Data excerpts:
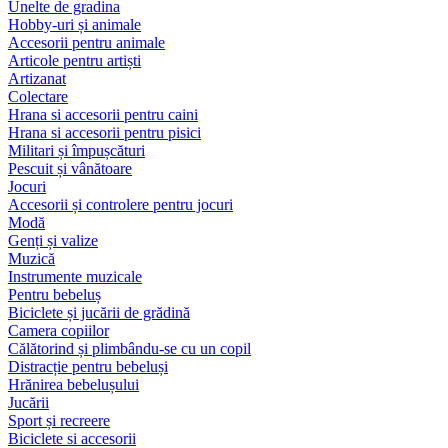
Unelte de gradina
Hobby-uri și animale
Accesorii pentru animale
Articole pentru artiști
Artizanat
Colectare
Hrana si accesorii pentru caini
Hrana si accesorii pentru pisici
Militari și împușcături
Pescuit și vânătoare
Jocuri
Accesorii și controlere pentru jocuri
Modă
Genți și valize
Muzică
Instrumente muzicale
Pentru bebeluș
Biciclete și jucării de grădină
Camera copiilor
Călătorind și plimbându-se cu un copil
Distracție pentru bebeluși
Hrănirea bebelușului
Jucării
Sport și recreere
Biciclete si accesorii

Work instructions:
Nothing should be returned except the lines from the one containing "Articole pentru artiști" through the last line of the data, each restated word for word.

Output for this exercise:
Articole pentru artiști
Artizanat
Colectare
Hrana si accesorii pentru caini
Hrana si accesorii pentru pisici
Militari și împușcături
Pescuit și vânătoare
Jocuri
Accesorii și controlere pentru jocuri
Modă
Genți și valize
Muzică
Instrumente muzicale
Pentru bebeluș
Biciclete și jucării de grădină
Camera copiilor
Călătorind și plimbându-se cu un copil
Distracție pentru bebeluși
Hrănirea bebelușului
Jucării
Sport și recreere
Biciclete si accesorii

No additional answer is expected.